More Gluten-Free Dessert Recipes to Try
- Gluten-Free Blueberry Cobbler
- Gluten-Free Key Lime Pie
- Gluten-Free Dutch Apple Pie
- Gluten-Free Pineapple Upside Down Cake
Gluten-Free Peach Crisp
Ingredients
Filling Ingredients
- 5 cups sliced peaches, about 8 peaches (peeled or unpeeled)
- 3 tablespoons cornstarch
- ½ cup granulated sugar
- 1 tablespoon lemon juice
- 1 teaspoon pure vanilla extract
- ¼ teaspoon ground cinnamon
- pinch of salt
Topping Ingredients
- ½ cup packed light brown sugar
- ¾ cup all-purpose gluten-free flour
- 2 teaspoons ground cinnamon
- ¼ teaspoon salt
- ½ cup unsalted butter, very cold and cubed
- ¾ cup old-fashioned rolled oats
Instructions
- Preheat your oven to 350°F. Grease an 8-inch or 9-inch baking dish with butter or non-stick cooking spray.
- In a large bowl, gently toss the sliced peaches with cornstarch, sugar, lemon juice, vanilla extract, cinnamon, and salt until well combined.
- Transfer the peach mixture to the prepared baking dish and spread it evenly.
- In another bowl, combine the light brown sugar, gluten-free flour, cinnamon, and salt. Cut in the cold butter using a pastry cutter or two forks until the mixture resembles coarse crumbs.
- Stir in the old-fashioned oats.
- Sprinkle the topping evenly over the peach filling, covering it completely.
- Bake for 40-45 minutes, or until the topping is golden brown and the filling is bubbling around the edges.
- Remove the crisp from the oven and let it cool slightly before serving. Serve warm, topped with vanilla ice cream or whipped cream, if desired.
Notes
- Different gluten-free flours may yield different baking results. Whenever I need a good all-purpose gluten-free flour, I typically use Pillsbury’s gluten-free flour or Bob’s Red Mill 1-to-1 Gluten-Free Baking Flour.
- Use the “spoon & level” method to measure your gluten-free flour. Spoon the flour into your measuring cup and level it off with a knife. This prevents the flour from compacting in the cup and gives you a more accurate measurement.
- Double-check that your oats are gluten-free. Not all oat brands are gluten-free.
- To Store: Keep in an airtight container in the refrigerator for up to 3 days. Reheat in the microwave or oven at 350°F.

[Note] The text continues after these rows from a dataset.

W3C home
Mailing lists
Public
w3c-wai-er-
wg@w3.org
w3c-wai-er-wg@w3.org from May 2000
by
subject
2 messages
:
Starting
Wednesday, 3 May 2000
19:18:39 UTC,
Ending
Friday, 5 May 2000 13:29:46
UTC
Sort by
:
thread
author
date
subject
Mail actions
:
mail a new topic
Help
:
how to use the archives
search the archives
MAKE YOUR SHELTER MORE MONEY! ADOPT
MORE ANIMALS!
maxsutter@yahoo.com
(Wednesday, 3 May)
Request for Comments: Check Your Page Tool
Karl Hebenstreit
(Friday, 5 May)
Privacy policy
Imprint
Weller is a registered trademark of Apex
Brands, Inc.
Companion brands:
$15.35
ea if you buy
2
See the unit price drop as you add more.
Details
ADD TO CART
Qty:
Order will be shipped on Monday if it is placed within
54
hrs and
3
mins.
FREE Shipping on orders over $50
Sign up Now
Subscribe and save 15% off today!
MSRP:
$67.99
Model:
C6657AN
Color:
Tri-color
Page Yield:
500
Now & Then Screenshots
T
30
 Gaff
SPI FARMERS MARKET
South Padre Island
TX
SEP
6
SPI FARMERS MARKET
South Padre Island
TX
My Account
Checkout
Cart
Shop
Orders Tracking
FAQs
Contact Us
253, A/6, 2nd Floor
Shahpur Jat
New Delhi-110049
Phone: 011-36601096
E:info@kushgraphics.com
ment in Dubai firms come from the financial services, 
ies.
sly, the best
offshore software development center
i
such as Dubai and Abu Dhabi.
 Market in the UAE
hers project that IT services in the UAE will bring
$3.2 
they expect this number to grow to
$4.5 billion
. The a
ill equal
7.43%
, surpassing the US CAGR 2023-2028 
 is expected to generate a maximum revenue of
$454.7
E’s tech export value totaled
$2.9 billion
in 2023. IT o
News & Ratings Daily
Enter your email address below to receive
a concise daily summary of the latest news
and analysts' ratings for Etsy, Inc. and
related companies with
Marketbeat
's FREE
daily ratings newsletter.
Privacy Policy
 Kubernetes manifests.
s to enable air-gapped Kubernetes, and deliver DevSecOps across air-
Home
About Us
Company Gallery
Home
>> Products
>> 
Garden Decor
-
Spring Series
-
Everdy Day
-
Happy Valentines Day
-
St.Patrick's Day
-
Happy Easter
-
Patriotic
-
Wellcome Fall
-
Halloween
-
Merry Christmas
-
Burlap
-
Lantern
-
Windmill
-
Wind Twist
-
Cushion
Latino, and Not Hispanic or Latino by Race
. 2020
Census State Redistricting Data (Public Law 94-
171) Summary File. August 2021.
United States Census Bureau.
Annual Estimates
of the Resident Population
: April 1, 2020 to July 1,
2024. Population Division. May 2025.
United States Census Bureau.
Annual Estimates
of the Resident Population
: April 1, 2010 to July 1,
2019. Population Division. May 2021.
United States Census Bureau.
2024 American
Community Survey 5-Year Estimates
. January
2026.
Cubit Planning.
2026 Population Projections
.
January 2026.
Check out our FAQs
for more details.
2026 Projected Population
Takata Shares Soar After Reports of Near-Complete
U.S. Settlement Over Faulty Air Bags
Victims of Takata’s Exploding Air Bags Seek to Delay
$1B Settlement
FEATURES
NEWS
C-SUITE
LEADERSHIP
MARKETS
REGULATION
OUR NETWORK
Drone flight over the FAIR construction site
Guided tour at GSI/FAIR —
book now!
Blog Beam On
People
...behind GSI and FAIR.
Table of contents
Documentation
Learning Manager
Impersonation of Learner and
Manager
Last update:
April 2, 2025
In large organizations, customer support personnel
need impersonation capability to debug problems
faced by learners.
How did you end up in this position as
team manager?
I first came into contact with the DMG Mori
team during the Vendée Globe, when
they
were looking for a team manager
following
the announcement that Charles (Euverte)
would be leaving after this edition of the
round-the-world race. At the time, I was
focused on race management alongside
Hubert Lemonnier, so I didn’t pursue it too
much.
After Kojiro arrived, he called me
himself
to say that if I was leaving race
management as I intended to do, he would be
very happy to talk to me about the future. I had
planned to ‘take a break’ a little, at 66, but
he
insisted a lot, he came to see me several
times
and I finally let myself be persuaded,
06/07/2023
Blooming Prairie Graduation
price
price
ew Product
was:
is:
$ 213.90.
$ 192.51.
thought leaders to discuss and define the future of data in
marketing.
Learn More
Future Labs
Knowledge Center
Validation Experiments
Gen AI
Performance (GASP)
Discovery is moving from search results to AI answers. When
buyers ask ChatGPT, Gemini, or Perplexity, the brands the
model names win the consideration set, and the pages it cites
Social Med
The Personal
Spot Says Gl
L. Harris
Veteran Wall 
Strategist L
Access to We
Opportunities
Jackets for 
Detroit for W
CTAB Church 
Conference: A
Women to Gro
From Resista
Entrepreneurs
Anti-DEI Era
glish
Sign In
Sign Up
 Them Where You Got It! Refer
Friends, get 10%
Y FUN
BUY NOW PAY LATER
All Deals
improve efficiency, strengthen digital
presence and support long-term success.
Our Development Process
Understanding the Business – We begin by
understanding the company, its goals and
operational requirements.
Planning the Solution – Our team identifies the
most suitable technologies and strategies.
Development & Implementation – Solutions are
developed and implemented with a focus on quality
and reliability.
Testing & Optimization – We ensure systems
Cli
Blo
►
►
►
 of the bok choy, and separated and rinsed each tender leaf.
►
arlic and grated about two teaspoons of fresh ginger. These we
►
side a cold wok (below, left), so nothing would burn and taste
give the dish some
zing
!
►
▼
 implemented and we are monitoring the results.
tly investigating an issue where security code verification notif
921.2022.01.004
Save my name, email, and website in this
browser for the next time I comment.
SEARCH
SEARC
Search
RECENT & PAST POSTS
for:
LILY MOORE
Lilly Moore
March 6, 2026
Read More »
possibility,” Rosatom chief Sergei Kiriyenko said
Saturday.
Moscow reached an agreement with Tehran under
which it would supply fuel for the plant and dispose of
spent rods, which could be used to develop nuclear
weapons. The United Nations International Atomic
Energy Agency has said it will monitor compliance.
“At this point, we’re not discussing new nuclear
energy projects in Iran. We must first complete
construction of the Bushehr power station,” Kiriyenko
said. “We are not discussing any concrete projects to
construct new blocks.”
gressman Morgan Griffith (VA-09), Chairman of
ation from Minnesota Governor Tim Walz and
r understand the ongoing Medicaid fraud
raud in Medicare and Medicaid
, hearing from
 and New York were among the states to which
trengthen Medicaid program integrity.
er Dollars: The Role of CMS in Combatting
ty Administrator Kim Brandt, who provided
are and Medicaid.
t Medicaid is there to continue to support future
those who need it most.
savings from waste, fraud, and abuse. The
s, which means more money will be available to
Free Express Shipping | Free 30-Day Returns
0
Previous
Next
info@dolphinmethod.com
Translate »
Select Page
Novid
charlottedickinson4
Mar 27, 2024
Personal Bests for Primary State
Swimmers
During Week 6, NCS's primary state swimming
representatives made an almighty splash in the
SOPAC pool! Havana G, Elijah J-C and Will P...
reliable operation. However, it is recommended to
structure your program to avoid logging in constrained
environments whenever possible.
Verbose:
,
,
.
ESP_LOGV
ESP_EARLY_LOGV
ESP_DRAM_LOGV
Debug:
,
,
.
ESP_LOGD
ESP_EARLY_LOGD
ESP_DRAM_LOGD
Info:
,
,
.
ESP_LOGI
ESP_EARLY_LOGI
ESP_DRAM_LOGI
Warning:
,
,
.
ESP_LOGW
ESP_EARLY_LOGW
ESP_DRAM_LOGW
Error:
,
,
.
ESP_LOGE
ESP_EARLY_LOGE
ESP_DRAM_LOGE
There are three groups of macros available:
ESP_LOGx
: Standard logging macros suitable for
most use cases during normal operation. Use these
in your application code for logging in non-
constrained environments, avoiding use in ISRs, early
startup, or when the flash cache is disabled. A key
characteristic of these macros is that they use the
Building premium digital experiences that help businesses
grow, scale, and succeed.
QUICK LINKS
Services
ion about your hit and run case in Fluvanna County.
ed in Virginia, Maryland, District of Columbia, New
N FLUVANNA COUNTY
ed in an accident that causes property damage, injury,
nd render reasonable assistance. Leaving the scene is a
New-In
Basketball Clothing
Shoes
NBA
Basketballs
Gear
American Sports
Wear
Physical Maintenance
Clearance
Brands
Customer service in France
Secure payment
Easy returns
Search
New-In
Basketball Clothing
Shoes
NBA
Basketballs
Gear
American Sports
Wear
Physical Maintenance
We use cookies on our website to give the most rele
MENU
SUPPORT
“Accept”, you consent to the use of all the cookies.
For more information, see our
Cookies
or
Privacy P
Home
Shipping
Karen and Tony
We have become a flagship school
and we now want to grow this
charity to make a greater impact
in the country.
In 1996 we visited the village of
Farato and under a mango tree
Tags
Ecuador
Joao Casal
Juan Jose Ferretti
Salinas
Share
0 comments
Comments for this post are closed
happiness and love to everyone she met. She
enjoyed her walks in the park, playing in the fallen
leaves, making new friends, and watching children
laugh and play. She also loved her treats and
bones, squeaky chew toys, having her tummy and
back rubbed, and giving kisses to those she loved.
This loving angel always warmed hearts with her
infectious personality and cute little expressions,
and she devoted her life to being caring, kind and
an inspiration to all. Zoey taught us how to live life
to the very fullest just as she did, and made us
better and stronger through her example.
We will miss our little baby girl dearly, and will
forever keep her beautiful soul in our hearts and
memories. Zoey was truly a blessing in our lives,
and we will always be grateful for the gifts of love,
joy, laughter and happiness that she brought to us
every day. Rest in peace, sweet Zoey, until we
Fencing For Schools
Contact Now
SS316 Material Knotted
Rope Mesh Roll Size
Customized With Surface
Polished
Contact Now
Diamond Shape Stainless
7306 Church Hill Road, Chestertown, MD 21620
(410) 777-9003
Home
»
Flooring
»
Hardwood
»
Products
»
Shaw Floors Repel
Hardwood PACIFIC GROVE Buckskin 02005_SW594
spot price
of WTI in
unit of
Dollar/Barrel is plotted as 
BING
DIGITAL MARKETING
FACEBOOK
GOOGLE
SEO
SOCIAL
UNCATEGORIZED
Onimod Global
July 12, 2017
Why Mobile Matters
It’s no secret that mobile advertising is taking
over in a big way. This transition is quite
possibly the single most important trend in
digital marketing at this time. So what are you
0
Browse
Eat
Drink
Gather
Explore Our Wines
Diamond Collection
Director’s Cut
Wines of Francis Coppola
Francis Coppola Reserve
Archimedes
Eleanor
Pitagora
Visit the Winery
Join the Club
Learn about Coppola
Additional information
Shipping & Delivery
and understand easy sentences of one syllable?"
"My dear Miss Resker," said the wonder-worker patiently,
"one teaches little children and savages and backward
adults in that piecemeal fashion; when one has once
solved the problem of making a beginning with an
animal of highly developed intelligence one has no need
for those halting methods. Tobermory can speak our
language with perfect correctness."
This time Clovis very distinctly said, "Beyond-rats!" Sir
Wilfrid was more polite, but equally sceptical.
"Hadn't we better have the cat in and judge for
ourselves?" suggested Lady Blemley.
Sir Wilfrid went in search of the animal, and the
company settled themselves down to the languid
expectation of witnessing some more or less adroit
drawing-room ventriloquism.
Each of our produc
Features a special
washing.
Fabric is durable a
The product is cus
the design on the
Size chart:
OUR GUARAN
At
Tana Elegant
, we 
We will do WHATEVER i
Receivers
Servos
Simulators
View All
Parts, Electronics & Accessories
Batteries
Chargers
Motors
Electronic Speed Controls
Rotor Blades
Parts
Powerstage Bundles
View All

- To Freeze: Let cool, and then portion into freezer-safe containers. Freeze for up to 3 months and thaw overnight in the fridge before reheating.
- Mama says, “Check all of your labels!”
Nutrition
Nutrition information is automatically calculated, so should only be used as an approximation.
How to Make Gluten-Free Peach Crisp Step-by-Step
Preheat your oven to 350°F. Grease an 8-inch or 9-inch baking dish with butter or non-stick cooking spray. In a large bowl, gently toss 5 cups of sliced peaches with 3 tablespoons of cornstarch, ½ a cup of sugar, 1 tablespoon of lemon juice, 1 teaspoon of pure vanilla extract, ¼ teaspoon of cinnamon, and a pinch of salt until well combined.
Transfer the peach mixture to the prepared baking dish and spread it evenly.
In another bowl, combine ½ a cup of packed light brown sugar, ¾ cup of all-purpose gluten-free flour, 2 teaspoons of cinnamon, and ¼ teaspoon of salt.
Cut in ½ a cup of very cold, cubed unsalted butter using a pastry cutter or two forks until the mixture resembles coarse crumbs.
Stir in ¾ cup of old-fashioned rolled oats.
Sprinkle the topping evenly over the peach filling, covering it completely.
Bake for 40-45 minutes, or until the topping is golden brown and the filling is bubbling around the edges. Remove the crisp from the oven and let it cool slightly before serving. Serve warm, topped with vanilla ice cream or whipped cream, if desired.